Data excerpts:
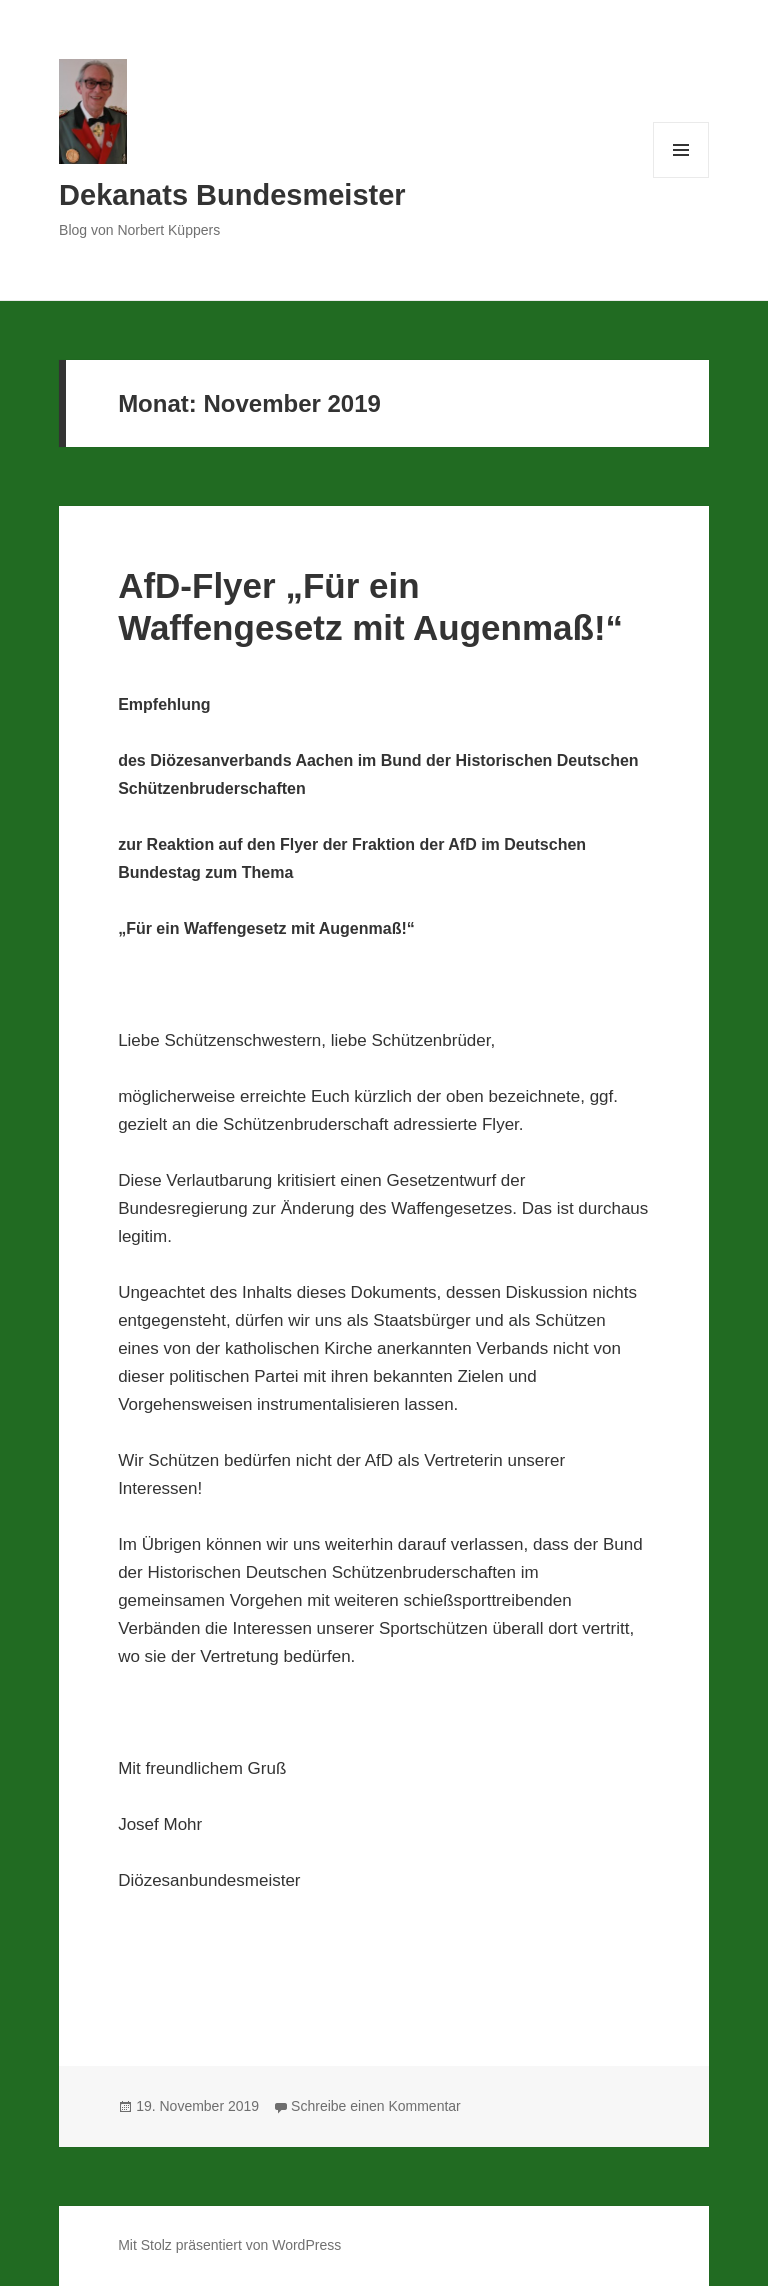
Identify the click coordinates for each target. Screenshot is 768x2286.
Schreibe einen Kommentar (376, 2106)
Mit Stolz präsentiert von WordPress (229, 2245)
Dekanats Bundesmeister (232, 195)
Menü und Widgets (681, 177)
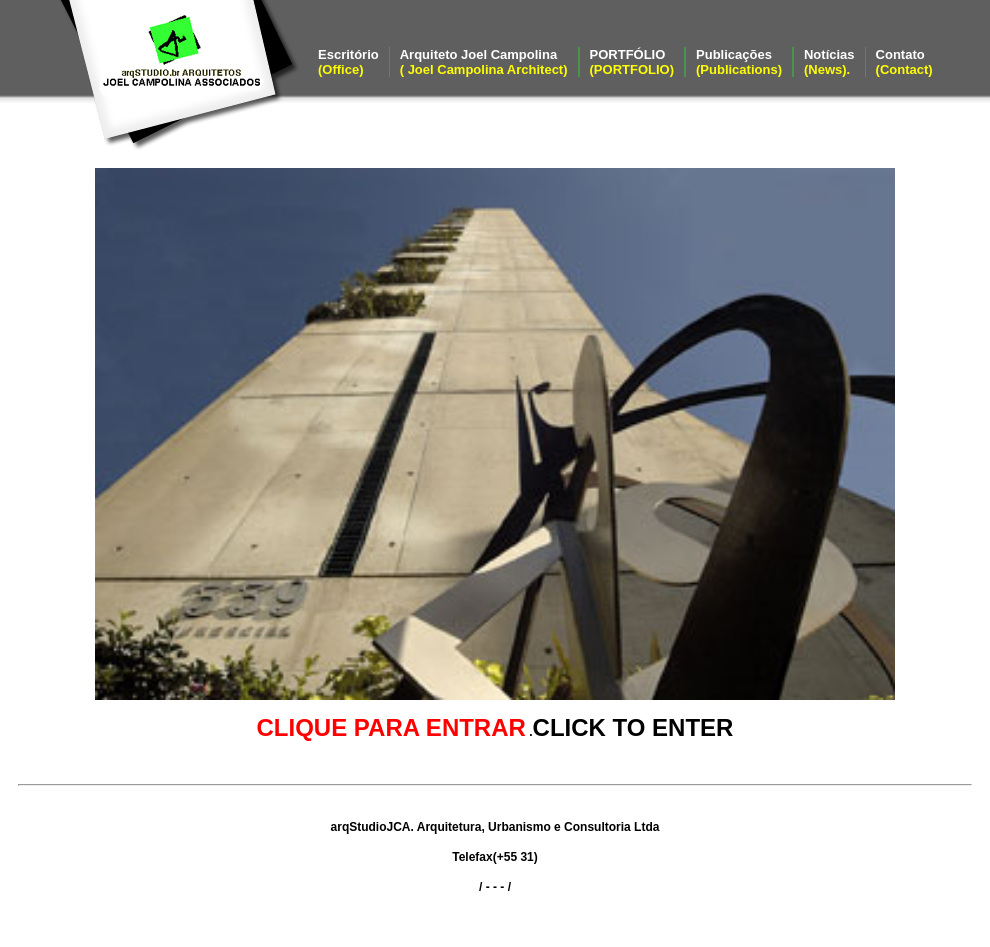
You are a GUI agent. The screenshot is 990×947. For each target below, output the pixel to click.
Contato (904, 62)
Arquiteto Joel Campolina (484, 62)
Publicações (739, 62)
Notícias (829, 62)
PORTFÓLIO (632, 62)
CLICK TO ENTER (633, 727)
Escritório (348, 62)
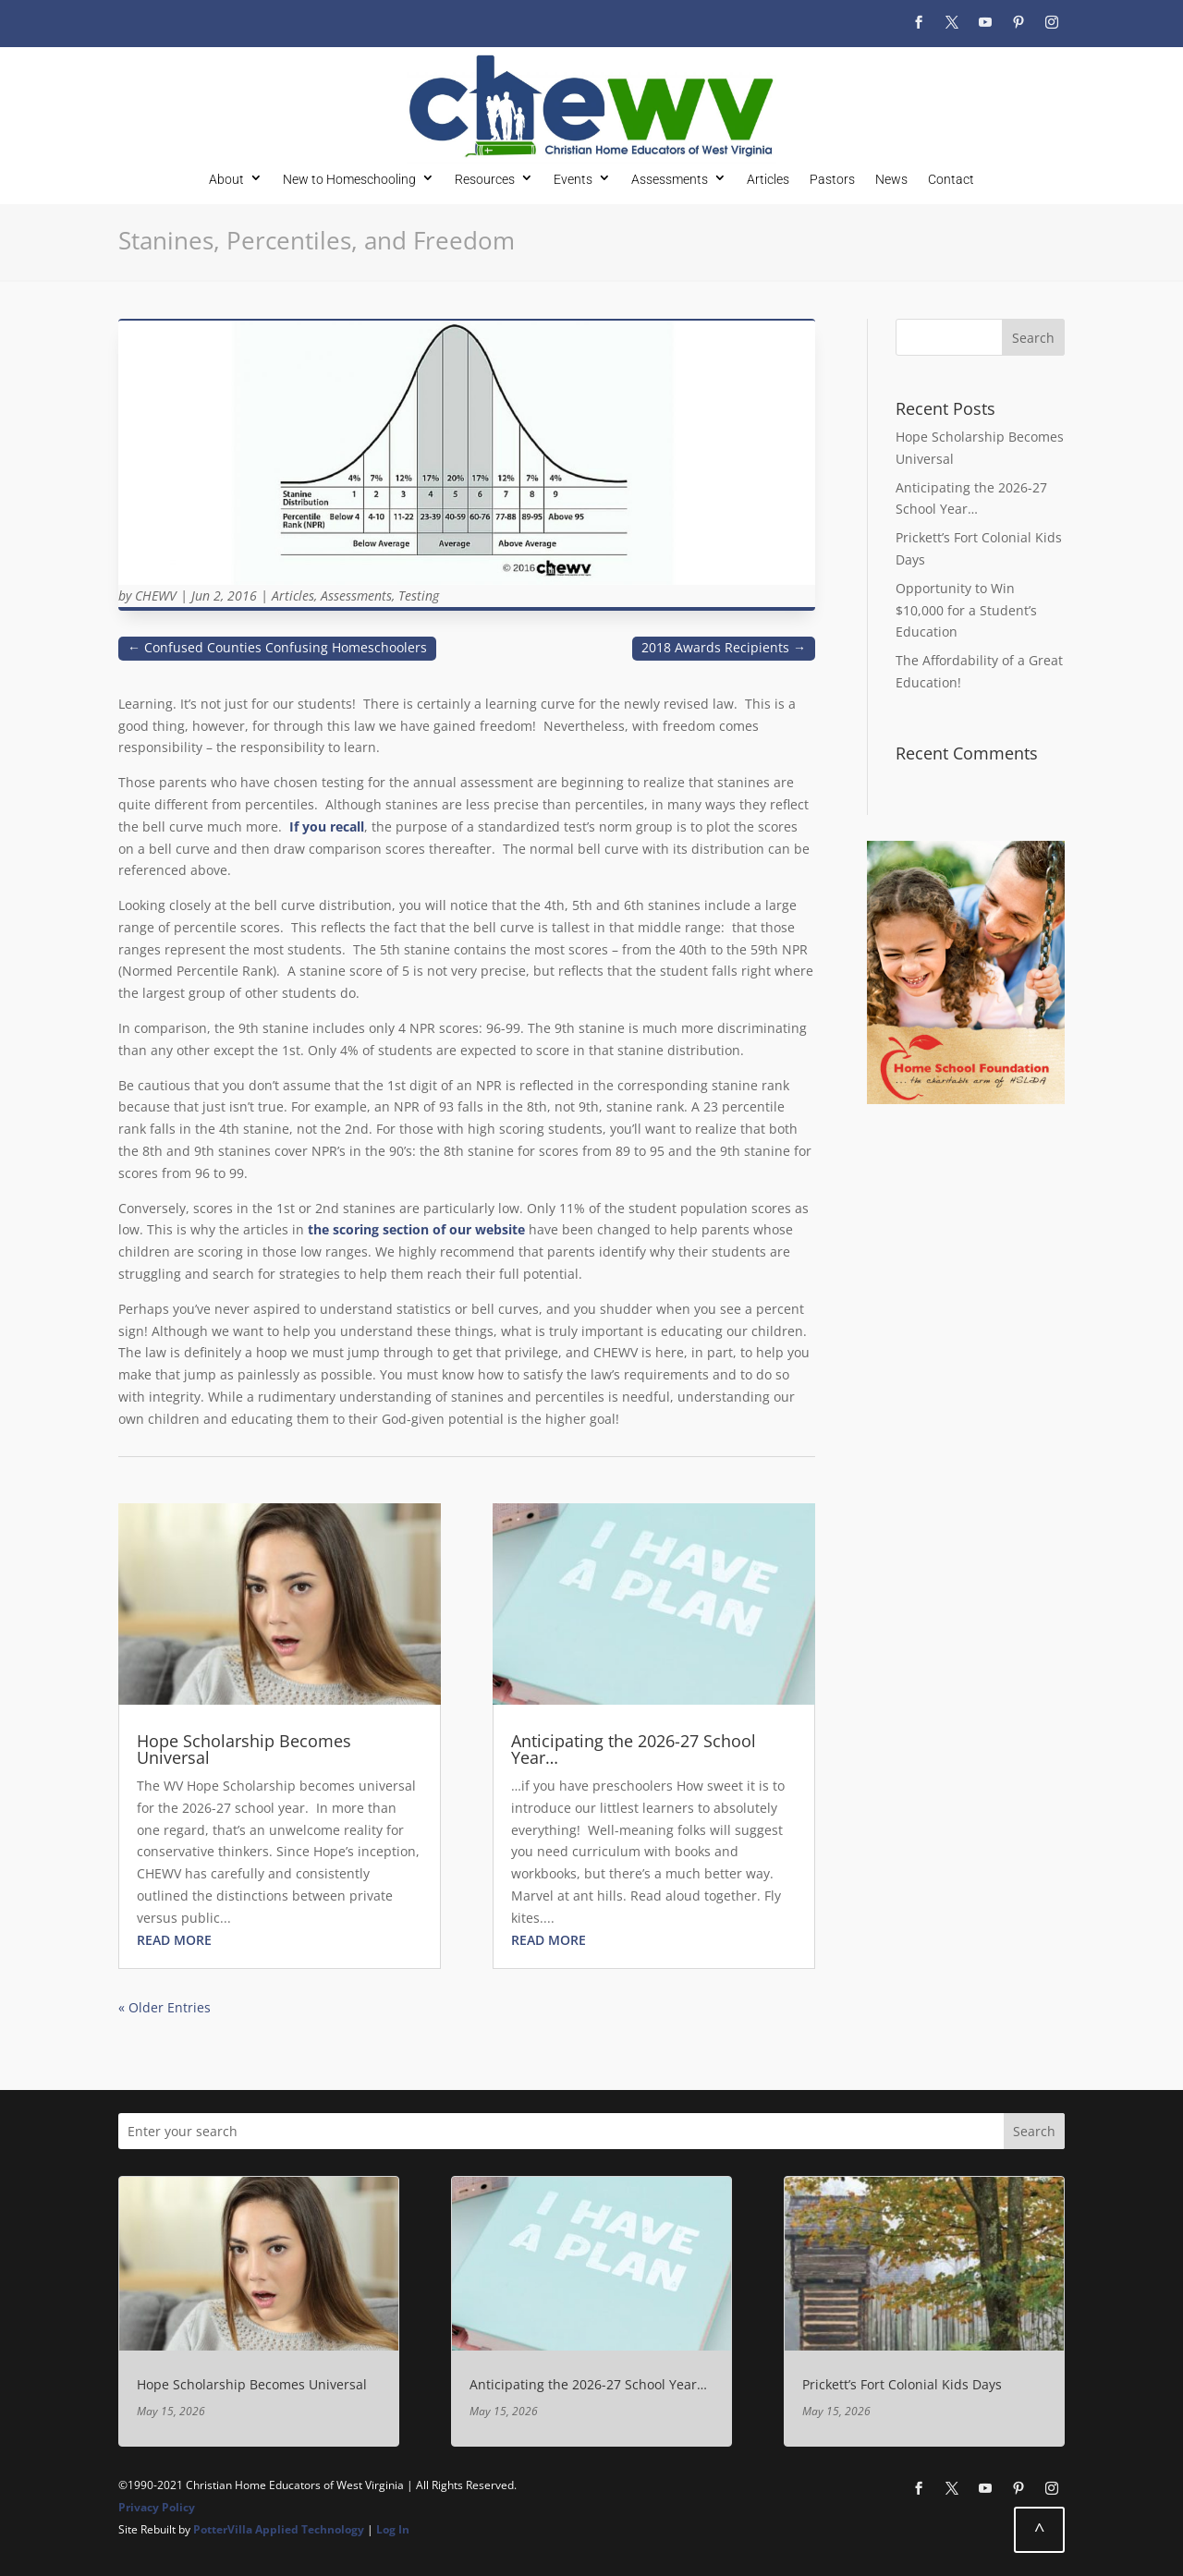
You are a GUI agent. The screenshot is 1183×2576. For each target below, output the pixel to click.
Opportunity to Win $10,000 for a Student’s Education (966, 610)
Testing (418, 595)
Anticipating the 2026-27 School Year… (633, 1749)
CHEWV (156, 595)
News (891, 179)
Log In (392, 2529)
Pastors (832, 179)
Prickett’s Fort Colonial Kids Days (902, 2384)
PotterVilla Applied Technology (278, 2529)
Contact (951, 179)
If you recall (326, 826)
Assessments (669, 179)
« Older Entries (164, 2007)
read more (174, 1940)
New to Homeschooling (349, 179)
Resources (485, 179)
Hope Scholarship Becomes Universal (244, 1749)
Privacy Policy (156, 2507)
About (226, 179)
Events (573, 179)
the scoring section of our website (416, 1229)
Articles (768, 179)
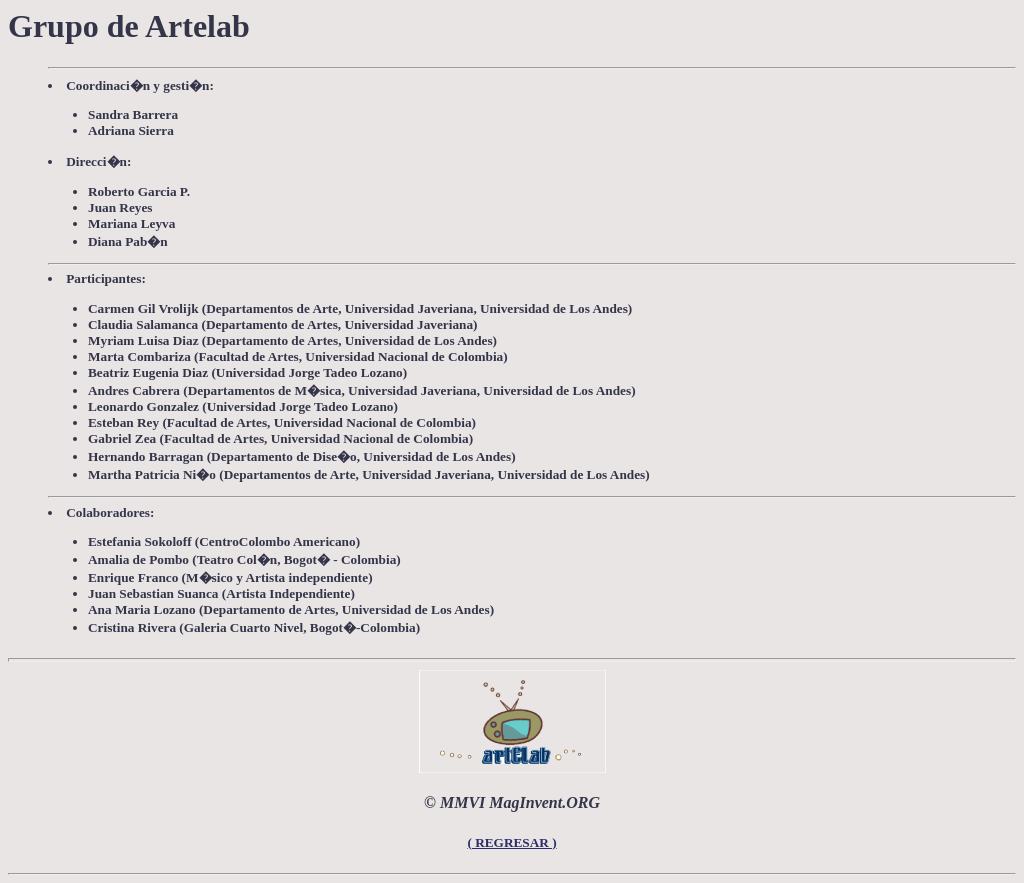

**TASK DESCRIPTION:** Go through the entries above and output them exactly, without pictures.

**OUTPUT FOR THIS EXERCISE:**
Identify the click coordinates for each target. Screenshot is 768x2286.
Schreibe einen Kommentar (376, 2106)
Mit Stolz präsentiert von WordPress (229, 2245)
Dekanats Bundesmeister (232, 195)
Menü und Widgets (681, 177)
You are a GUI agent. The screenshot is 990×947. For each target below, output the pixel to click.
Contato (904, 62)
Arquiteto Joel Campolina (484, 62)
Publicações (739, 62)
Notícias (829, 62)
PORTFÓLIO (632, 62)
CLICK TO ENTER (633, 727)
Escritório (348, 62)
You are a GUI agent. The screenshot is 1183×2576. For each target below, output the pixel to click.
Opportunity to Win $10,000 for a Student’s Education (966, 610)
Testing (418, 595)
Anticipating the 2026-27 School Year… (633, 1749)
CHEWV (156, 595)
News (891, 179)
Log In (392, 2529)
Pastors (832, 179)
Prickett’s Fort Colonial Kids Days (902, 2384)
PotterVilla Applied Technology (278, 2529)
Contact (951, 179)
If you recall (326, 826)
Assessments (669, 179)
« Older Entries (164, 2007)
read more (174, 1940)
New to Homeschooling (349, 179)
Resources (485, 179)
Hope Scholarship Becomes Universal (244, 1749)
Privacy Policy (156, 2507)
About (226, 179)
Events (573, 179)
the scoring section of our website (416, 1229)
Articles (768, 179)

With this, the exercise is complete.